Data records
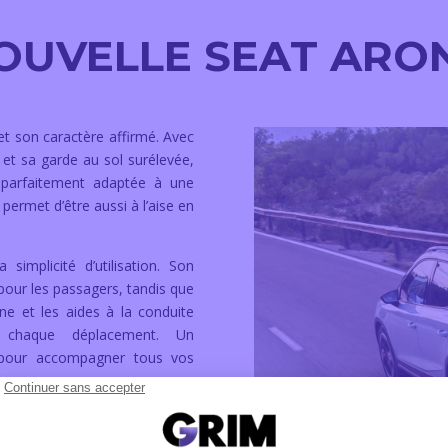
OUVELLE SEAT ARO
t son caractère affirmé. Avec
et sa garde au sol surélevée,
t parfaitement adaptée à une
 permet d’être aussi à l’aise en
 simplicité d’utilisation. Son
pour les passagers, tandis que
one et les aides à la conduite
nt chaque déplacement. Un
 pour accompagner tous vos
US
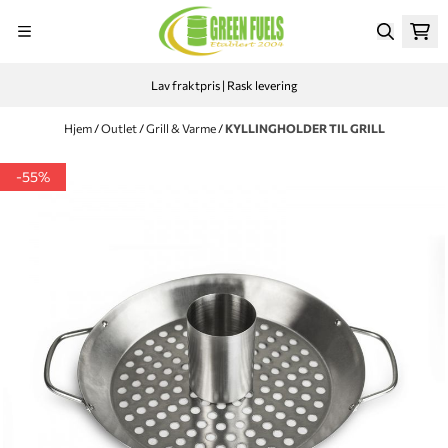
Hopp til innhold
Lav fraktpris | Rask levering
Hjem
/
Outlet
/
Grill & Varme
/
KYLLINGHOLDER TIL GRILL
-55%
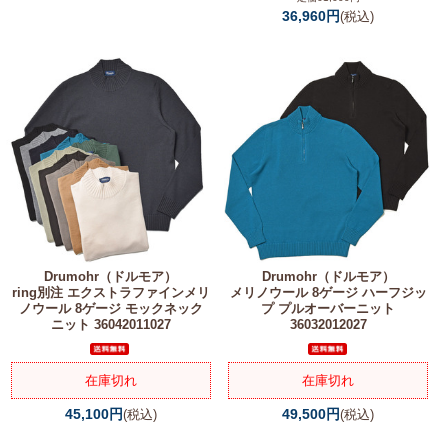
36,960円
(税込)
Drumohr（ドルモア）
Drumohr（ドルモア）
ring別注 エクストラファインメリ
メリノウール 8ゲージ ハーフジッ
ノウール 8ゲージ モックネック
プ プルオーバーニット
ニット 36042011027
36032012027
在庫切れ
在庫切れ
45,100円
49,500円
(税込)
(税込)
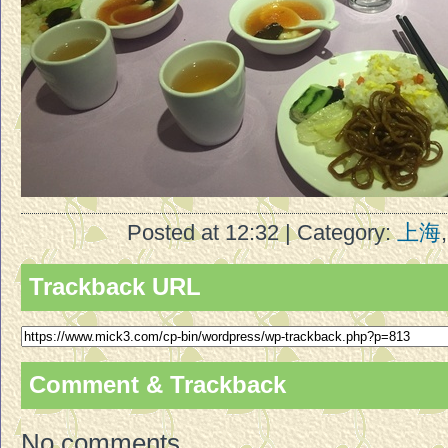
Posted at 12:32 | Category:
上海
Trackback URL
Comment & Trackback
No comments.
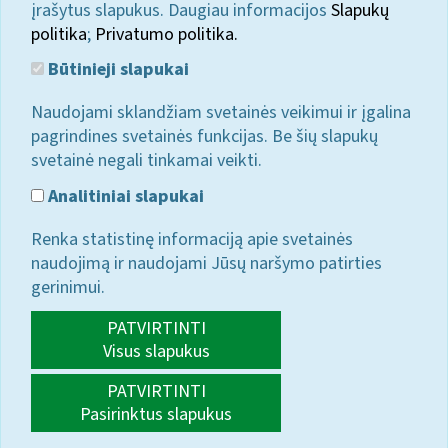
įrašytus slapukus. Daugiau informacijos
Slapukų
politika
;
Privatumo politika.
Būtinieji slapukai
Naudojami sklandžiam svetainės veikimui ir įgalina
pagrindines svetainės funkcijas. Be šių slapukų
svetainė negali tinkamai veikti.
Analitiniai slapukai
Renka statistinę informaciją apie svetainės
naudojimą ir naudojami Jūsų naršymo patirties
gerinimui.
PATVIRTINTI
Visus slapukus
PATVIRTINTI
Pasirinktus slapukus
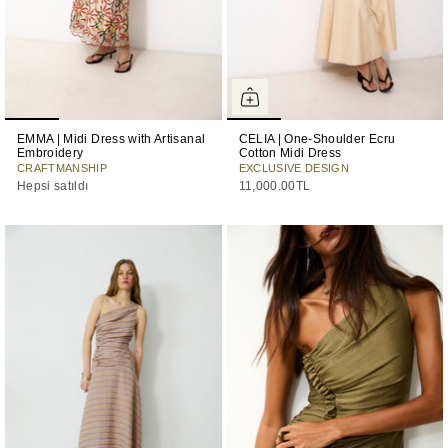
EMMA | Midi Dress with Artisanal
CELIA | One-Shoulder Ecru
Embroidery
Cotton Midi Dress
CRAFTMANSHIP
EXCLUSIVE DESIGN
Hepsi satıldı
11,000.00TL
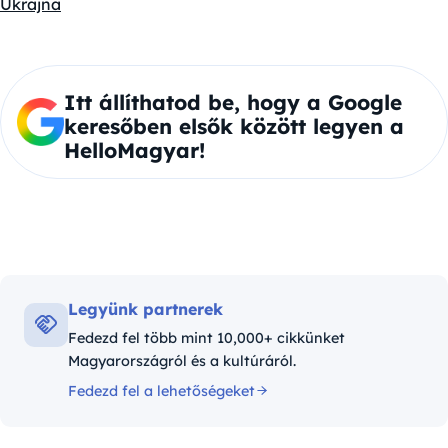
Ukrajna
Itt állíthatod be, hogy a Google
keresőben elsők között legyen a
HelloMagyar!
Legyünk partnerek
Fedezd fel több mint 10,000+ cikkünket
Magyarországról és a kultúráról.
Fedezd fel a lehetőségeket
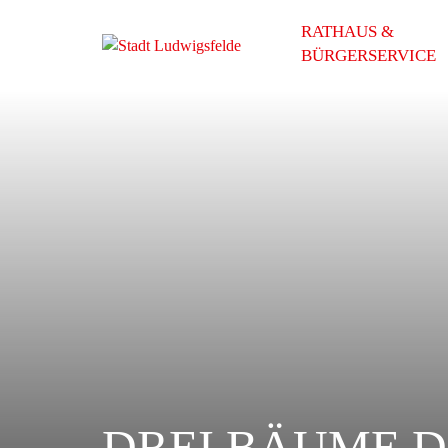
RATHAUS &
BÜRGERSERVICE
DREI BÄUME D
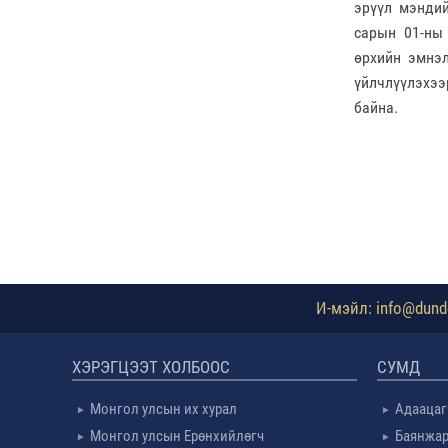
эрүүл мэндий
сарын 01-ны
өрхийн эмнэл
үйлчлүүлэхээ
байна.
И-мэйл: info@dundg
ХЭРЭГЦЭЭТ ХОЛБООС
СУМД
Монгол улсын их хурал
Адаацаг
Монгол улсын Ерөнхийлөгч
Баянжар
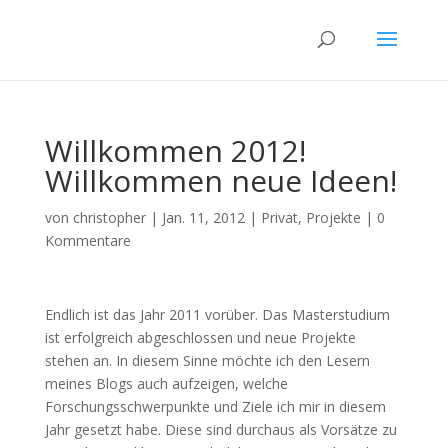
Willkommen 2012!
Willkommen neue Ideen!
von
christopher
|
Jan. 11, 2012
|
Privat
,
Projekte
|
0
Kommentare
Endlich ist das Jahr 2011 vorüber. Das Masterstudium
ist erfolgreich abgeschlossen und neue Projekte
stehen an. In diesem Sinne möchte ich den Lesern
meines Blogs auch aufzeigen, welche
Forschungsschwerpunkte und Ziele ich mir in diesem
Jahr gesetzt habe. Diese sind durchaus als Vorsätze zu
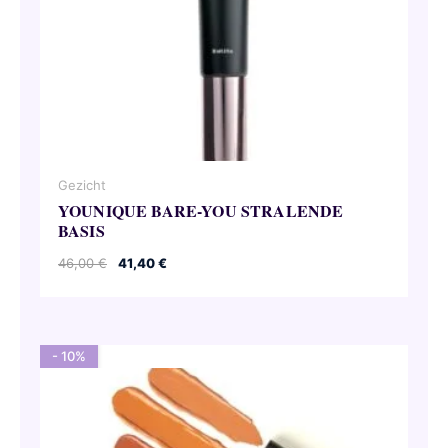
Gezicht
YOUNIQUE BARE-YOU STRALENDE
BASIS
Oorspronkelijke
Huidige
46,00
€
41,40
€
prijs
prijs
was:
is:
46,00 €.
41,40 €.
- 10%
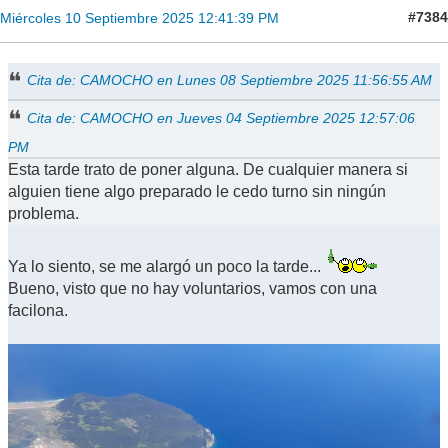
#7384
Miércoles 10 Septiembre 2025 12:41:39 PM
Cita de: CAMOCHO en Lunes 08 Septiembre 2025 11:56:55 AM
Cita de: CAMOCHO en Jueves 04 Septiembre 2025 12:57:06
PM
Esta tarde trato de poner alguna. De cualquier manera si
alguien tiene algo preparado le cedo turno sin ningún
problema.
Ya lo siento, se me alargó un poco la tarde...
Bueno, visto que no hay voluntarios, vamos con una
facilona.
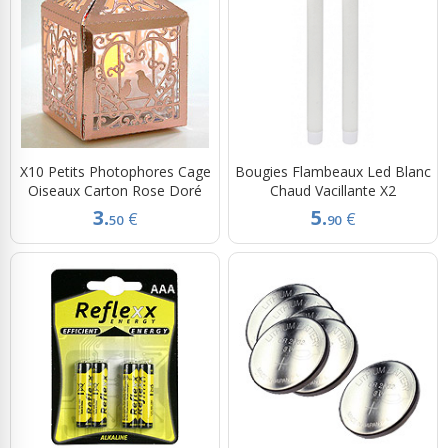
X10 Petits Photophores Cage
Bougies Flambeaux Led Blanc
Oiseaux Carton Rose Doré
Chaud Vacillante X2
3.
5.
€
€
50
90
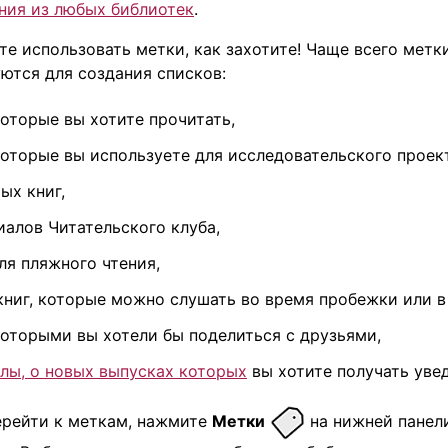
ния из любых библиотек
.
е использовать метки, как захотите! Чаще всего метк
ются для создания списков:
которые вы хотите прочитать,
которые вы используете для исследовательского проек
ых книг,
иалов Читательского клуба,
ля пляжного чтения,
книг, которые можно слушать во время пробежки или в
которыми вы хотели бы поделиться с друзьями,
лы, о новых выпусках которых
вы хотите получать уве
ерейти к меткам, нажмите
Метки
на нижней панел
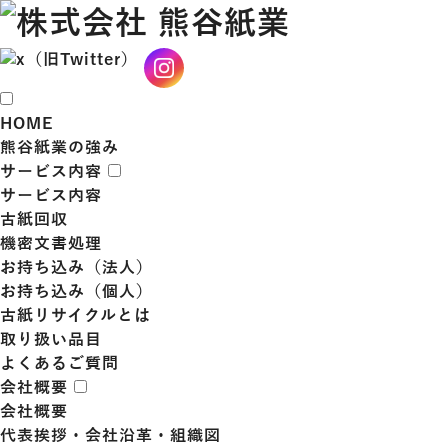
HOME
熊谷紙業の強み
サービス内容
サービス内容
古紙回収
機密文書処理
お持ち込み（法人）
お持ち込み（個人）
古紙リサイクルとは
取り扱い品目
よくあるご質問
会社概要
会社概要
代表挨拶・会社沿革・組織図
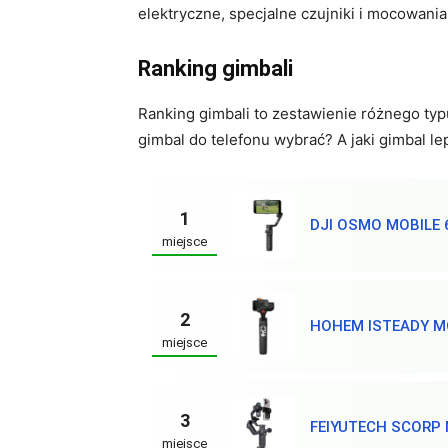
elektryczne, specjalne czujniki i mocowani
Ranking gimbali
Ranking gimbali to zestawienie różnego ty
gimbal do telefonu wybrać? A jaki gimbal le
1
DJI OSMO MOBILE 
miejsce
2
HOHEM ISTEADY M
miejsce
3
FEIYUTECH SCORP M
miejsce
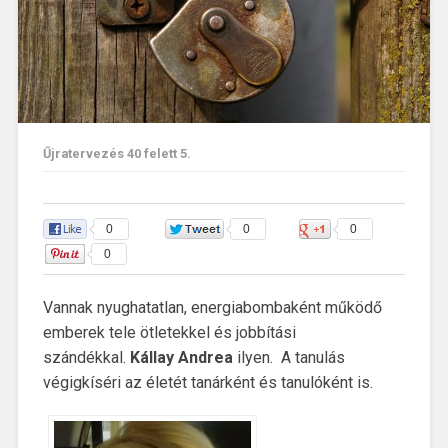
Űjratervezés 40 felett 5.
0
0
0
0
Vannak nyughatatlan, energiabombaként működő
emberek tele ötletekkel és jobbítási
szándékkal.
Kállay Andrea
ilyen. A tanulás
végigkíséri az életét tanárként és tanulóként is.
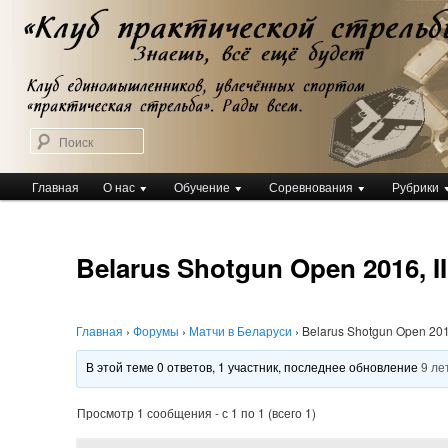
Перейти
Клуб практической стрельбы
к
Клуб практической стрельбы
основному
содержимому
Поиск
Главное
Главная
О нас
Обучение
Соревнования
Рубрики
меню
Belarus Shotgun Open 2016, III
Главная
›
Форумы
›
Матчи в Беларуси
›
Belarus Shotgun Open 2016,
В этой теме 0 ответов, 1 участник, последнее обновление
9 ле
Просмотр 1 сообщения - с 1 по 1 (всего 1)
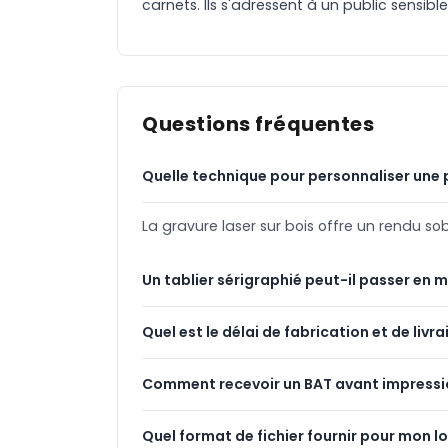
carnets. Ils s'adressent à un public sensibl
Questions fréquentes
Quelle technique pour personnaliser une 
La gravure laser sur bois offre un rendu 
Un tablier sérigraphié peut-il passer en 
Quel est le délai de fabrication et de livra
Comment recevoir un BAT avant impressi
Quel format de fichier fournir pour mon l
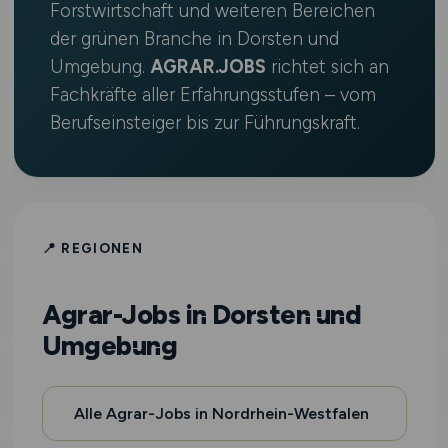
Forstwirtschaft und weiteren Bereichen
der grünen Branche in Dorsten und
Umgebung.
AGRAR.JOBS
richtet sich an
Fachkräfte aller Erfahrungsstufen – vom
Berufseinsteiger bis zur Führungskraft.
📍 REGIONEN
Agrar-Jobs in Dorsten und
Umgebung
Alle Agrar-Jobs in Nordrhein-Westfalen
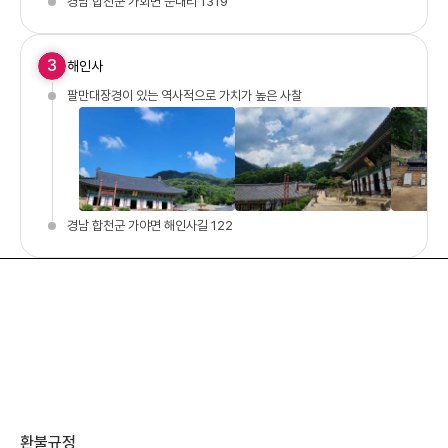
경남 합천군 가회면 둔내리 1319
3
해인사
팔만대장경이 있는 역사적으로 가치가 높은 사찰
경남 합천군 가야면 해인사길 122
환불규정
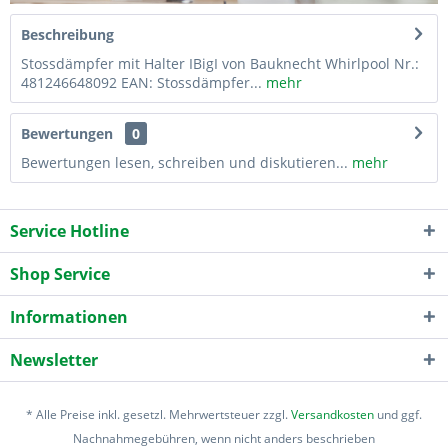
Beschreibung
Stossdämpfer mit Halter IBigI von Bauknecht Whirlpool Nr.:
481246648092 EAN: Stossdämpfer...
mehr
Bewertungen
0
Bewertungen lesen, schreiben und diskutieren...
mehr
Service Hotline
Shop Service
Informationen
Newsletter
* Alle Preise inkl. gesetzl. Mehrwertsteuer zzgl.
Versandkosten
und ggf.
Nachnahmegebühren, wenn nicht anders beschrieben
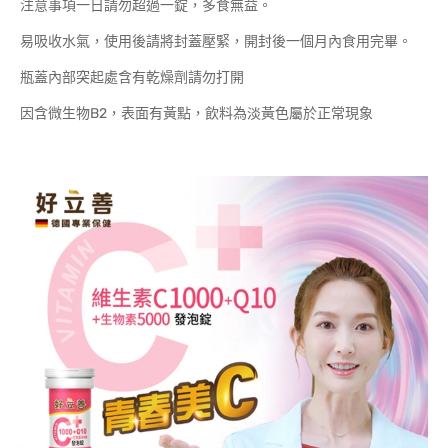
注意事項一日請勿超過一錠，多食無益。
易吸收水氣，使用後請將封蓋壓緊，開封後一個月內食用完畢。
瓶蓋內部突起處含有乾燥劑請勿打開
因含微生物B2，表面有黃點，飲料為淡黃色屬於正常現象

### Problem:
All of the records above are to be copied exactly, minus the pictures.

### Response for this exercise:
OUVELLE SEAT ARO
t son caractère affirmé. Avec
et sa garde au sol surélevée,
t parfaitement adaptée à une
 permet d’être aussi à l’aise en
 simplicité d’utilisation. Son
pour les passagers, tandis que
one et les aides à la conduite
nt chaque déplacement. Un
 pour accompagner tous vos
US
Hopp til innhold
Lav fraktpris | Rask levering
Hjem
/
Outlet
/
Grill & Varme
/
KYLLINGHOLDER TIL GRILL
-55%
36,960円
(税込)
Drumohr（ドルモア）
Drumohr（ドルモア）
ring別注 エクストラファインメリ
メリノウール 8ゲージ ハーフジッ
ノウール 8ゲージ モックネック
プ プルオーバーニット
ニット 36042011027
36032012027
在庫切れ
在庫切れ
45,100円
49,500円
(税込)
(税込)
Posted at 12:32 | Category:
上海
Trackback URL
Comment & Trackback
No comments.
įrašytus slapukus. Daugiau informacijos
Slapukų
politika
;
Privatumo politika.
Būtinieji slapukai
Naudojami sklandžiam svetainės veikimui ir įgalina
pagrindines svetainės funkcijas. Be šių slapukų
svetainė negali tinkamai veikti.
Analitiniai slapukai
Renka statistinę informaciją apie svetainės
naudojimą ir naudojami Jūsų naršymo patirties
gerinimui.
PATVIRTINTI
Visus slapukus
PATVIRTINTI
Pasirinktus slapukus
EMMA | Midi Dress with Artisanal
CELIA | One-Shoulder Ecru
Embroidery
Cotton Midi Dress
CRAFTMANSHIP
EXCLUSIVE DESIGN
Hepsi satıldı
11,000.00TL
Ukrajna
Itt állíthatod be, hogy a Google
keresőben elsők között legyen a
HelloMagyar!
Legyünk partnerek
Fedezd fel több mint 10,000+ cikkünket
Magyarországról és a kultúráról.
Fedezd fel a lehetőségeket
RATHAUS &
BÜRGERSERVICE
DREI BÄUME D
эрүүл мэндий
сарын 01-ны
өрхийн эмнэл
үйлчлүүлэхээ
байна.
И-мэйл: info@dundg
ХЭРЭГЦЭЭТ ХОЛБООС
СУМД
Монгол улсын их хурал
Адаацаг
Монгол улсын Ерөнхийлөгч
Баянжар
Willkommen 2012!
Willkommen neue Ideen!
von
christopher
|
Jan. 11, 2012
|
Privat
,
Projekte
|
0
Kommentare
Endlich ist das Jahr 2011 vorüber. Das Masterstudium
ist erfolgreich abgeschlossen und neue Projekte
stehen an. In diesem Sinne möchte ich den Lesern
meines Blogs auch aufzeigen, welche
Forschungsschwerpunkte und Ziele ich mir in diesem
Jahr gesetzt habe. Diese sind durchaus als Vorsätze zu
Gezicht
YOUNIQUE BARE-YOU STRALENDE
BASIS
Oorspronkelijke
Huidige
46,00
€
41,40
€
prijs
prijs
was:
is:
46,00 €.
41,40 €.
- 10%
#7384
Miércoles 10 Septiembre 2025 12:41:39 PM
Cita de: CAMOCHO en Lunes 08 Septiembre 2025 11:56:55 AM
Cita de: CAMOCHO en Jueves 04 Septiembre 2025 12:57:06
PM
Esta tarde trato de poner alguna. De cualquier manera si
alguien tiene algo preparado le cedo turno sin ningún
problema.
Ya lo siento, se me alargó un poco la tarde...
Bueno, visto que no hay voluntarios, vamos con una
facilona.
X10 Petits Photophores Cage
Bougies Flambeaux Led Blanc
Oiseaux Carton Rose Doré
Chaud Vacillante X2
3.
5.
€
€
50
90
ния из любых библиотек
.
е использовать метки, как захотите! Чаще всего метк
ются для создания списков:
которые вы хотите прочитать,
которые вы используете для исследовательского проек
ых книг,
иалов Читательского клуба,
ля пляжного чтения,
книг, которые можно слушать во время пробежки или в
которыми вы хотели бы поделиться с друзьями,
лы, о новых выпусках которых
вы хотите получать уве
ерейти к меткам, нажмите
Метки
на нижней панел
HOME
熊谷紙業の強み
サービス内容
サービス内容
古紙回収
機密文書処理
お持ち込み（法人）
お持ち込み（個人）
古紙リサイクルとは
取り扱い品目
よくあるご質問
会社概要
会社概要
代表挨拶・会社沿革・組織図
elektryczne, specjalne czujniki i mocowani
Ranking gimbali
Ranking gimbali to zestawienie różnego ty
gimbal do telefonu wybrać? A jaki gimbal le
1
DJI OSMO MOBILE 
miejsce
2
HOHEM ISTEADY M
miejsce
3
FEIYUTECH SCORP M
miejsce
Űjratervezés 40 felett 5.
0
0
0
0
Vannak nyughatatlan, energiabombaként működő
emberek tele ötletekkel és jobbítási
szándékkal.
Kállay Andrea
ilyen. A tanulás
végigkíséri az életét tanárként és tanulóként is.
Перейти
Клуб практической стрельбы
к
Клуб практической стрельбы
основному
содержимому
Поиск
Главное
Главная
О нас
Обучение
Соревнования
Рубрики
меню
Belarus Shotgun Open 2016, III
Главная
›
Форумы
›
Матчи в Беларуси
›
Belarus Shotgun Open 2016,
В этой теме 0 ответов, 1 участник, последнее обновление
9 ле
Просмотр 1 сообщения - с 1 по 1 (всего 1)
carnets. Ils s'adressent à un public sensibl
Questions fréquentes
Quelle technique pour personnaliser une 
La gravure laser sur bois offre un rendu 
Un tablier sérigraphié peut-il passer en 
Quel est le délai de fabrication et de livra
Comment recevoir un BAT avant impressi
Quel format de fichier fournir pour mon l
Forstwirtschaft und weiteren Bereichen
der grünen Branche in Dorsten und
Umgebung.
AGRAR.JOBS
richtet sich an
Fachkräfte aller Erfahrungsstufen – vom
Berufseinsteiger bis zur Führungskraft.
📍 REGIONEN
Agrar-Jobs in Dorsten und
Umgebung
Alle Agrar-Jobs in Nordrhein-Westfalen
경남 합천군 가회면 둔내리 1319
3
해인사
팔만대장경이 있는 역사적으로 가치가 높은 사찰
경남 합천군 가야면 해인사길 122
환불규정
Beschreibung
Stossdämpfer mit Halter IBigI von Bauknecht Whirlpool Nr.:
481246648092 EAN: Stossdämpfer...
mehr
Bewertungen
0
Bewertungen lesen, schreiben und diskutieren...
mehr
Service Hotline
Shop Service
Informationen
Newsletter
* Alle Preise inkl. gesetzl. Mehrwertsteuer zzgl.
Versandkosten
und ggf.
Nachnahmegebühren, wenn nicht anders beschrieben
注意事項一日請勿超過一錠，多食無益。
易吸收水氣，使用後請將封蓋壓緊，開封後一個月內食用完畢。
瓶蓋內部突起處含有乾燥劑請勿打開
因含微生物B2，表面有黃點，飲料為淡黃色屬於正常現象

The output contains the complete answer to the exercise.